The recommendations based upon expert opinion have the least good evidence but provide an important reason for writing the guidelines – to produce a consensual opinion about current Sirolimus ic50 practice. The Writing Group seeks to provide guidelines that optimize management, but such care needs to be individualized and we have not constructed a document that we would wish to see used as a ‘standard’ for litigation. The major changes/amendments include the following: increased discussion on hepatitis screening and prevention The Writing Group used an evidence-based medicine approach to produce these guidelines. Many important aspects of clinical practice remain to be formally evaluated and many trials have been
performed in order to obtain licensing approval for a drug. However, the design of such trials is not ideally suited
to addressing questions concerning clinical use. In most cases, the only available data on long-term outcomes are from routine clinical cohorts. While such cohorts are representative of routine clinical populations, the lack of randomization to different regimens means that comparisons between the outcomes of different treatments are susceptible to bias. Expert opinion forms an important part of all consensus guidelines; however, this is the least valuable and robust form of evidence. There are many prevention and management principles that are common to both hepatitis B and C. We will therefore discuss these before concentrating find more on issues specific to each type of hepatitis. In the disease-specific section of these guidelines click here we have demonstrated that there is an ongoing epidemic of acute HCV infection amongst HIV-infected men who have sex with men (MSM) in the UK and Western Europe [1,2] linked with mucosal traumatic sexual practices and co-transmitted with other sexually transmitted infections [3]. Early recognition of acute HCV infection is therefore important, as early treatment offers the best chance of viral clearance [4]. Acute HBV infection continues to be a problem for HIV-positive patients.
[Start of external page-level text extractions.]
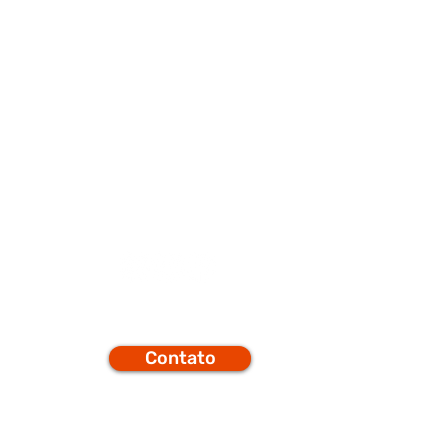
porte
Q
Contato
efones
t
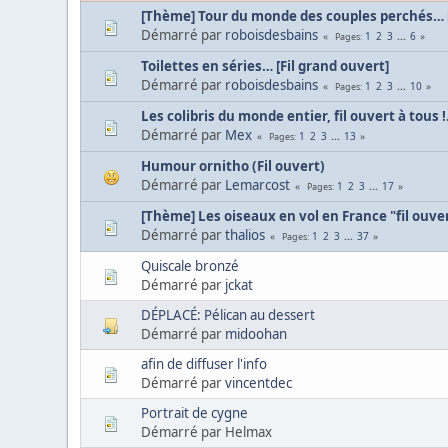
[Thème] Tour du monde des couples perchés… [
Démarré par
roboisdesbains
1
2
3
...
6
Pages
Toilettes en séries… [Fil grand ouvert]
Démarré par
roboisdesbains
1
2
3
...
10
Pages
Les colibris du monde entier, fil ouvert à tous !.
Démarré par
Mex
1
2
3
...
13
Pages
Humour ornitho (Fil ouvert)
Démarré par
Lemarcost
1
2
3
...
17
Pages
[Thème] Les oiseaux en vol en France "fil ouve
Démarré par
thalios
1
2
3
...
37
Pages
Quiscale bronzé
Démarré par
jckat
DÉPLACÉ: Pélican au dessert
Démarré par
midoohan
afin de diffuser l'info
Démarré par
vincentdec
Portrait de cygne
Démarré par Helmax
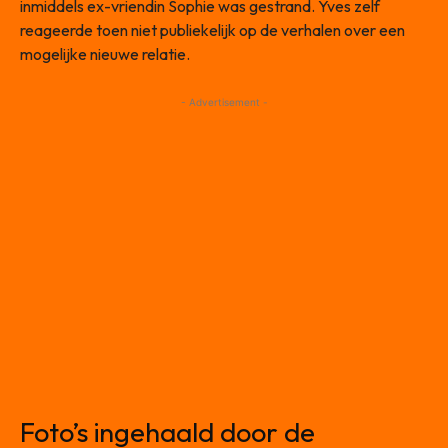
inmiddels ex-vriendin Sophie was gestrand. Yves zelf
reageerde toen niet publiekelijk op de verhalen over een
mogelijke nieuwe relatie.
- Advertisement -
Foto’s ingehaald door de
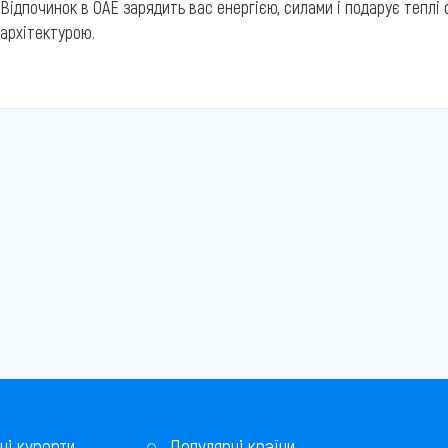
Відпочинок в ОАЕ зарядить вас енергією, силами і подарує теплі 
архітектурою.
ні курорти
Популярні країни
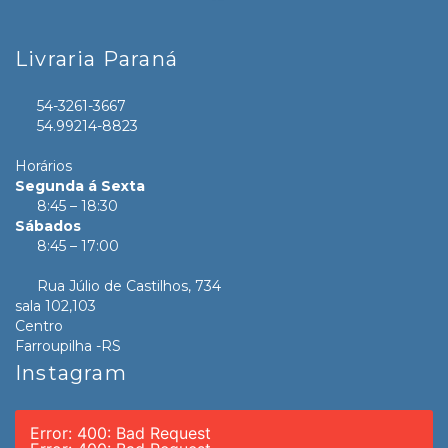
Livraria Paraná
54-3261-3667
54.99214-8823
Horários
Segunda á Sexta
8:45 – 18:30
Sábados
8:45 – 17:00
Rua Júlio de Castilhos, 734
sala 102,103
Centro
Farroupilha -RS
Instagram
Error: 400: Bad Request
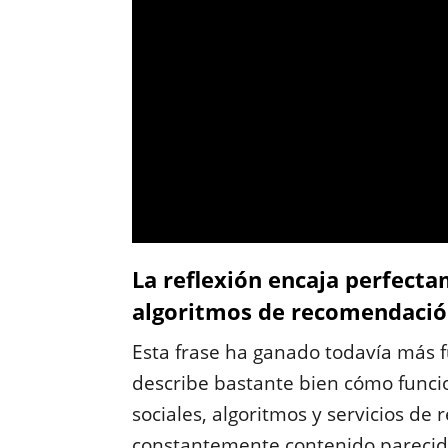
La reflexión encaja perfectam
algoritmos de recomendaci
Esta frase ha ganado todavía más f
describe bastante bien cómo funci
sociales, algoritmos y servicios d
constantemente contenido parecido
We also
know that 5–10% of new HIV-positive patients have chronic hepatitis B or C. There is therefore a need to screen newly diagnosed HIV-positive patients on an ongoing basis. 3.1.1.1 Screening for hepatitis in new HIV-positive patients • All newly diagnosed HIV-positive patients should be screened for coinfection with HBV and HCV as part of their initial work-up (III). This screening would normally be with the HBsAg, anti-HBV core antigen (anti-HBc) and anti-HCV antibody tests with appropriate further tests if positive. See also sections 4.2 and 5.2. 3.1.1.2 Ongoing hepatitis testing in known HIV-positive patients • All HCV-negative patients should have an annual anti-HCV antibody screen, and more frequent tests if at higher risk [e.g. if injecting drug user (IDU) or MSM at sexual risk] (III).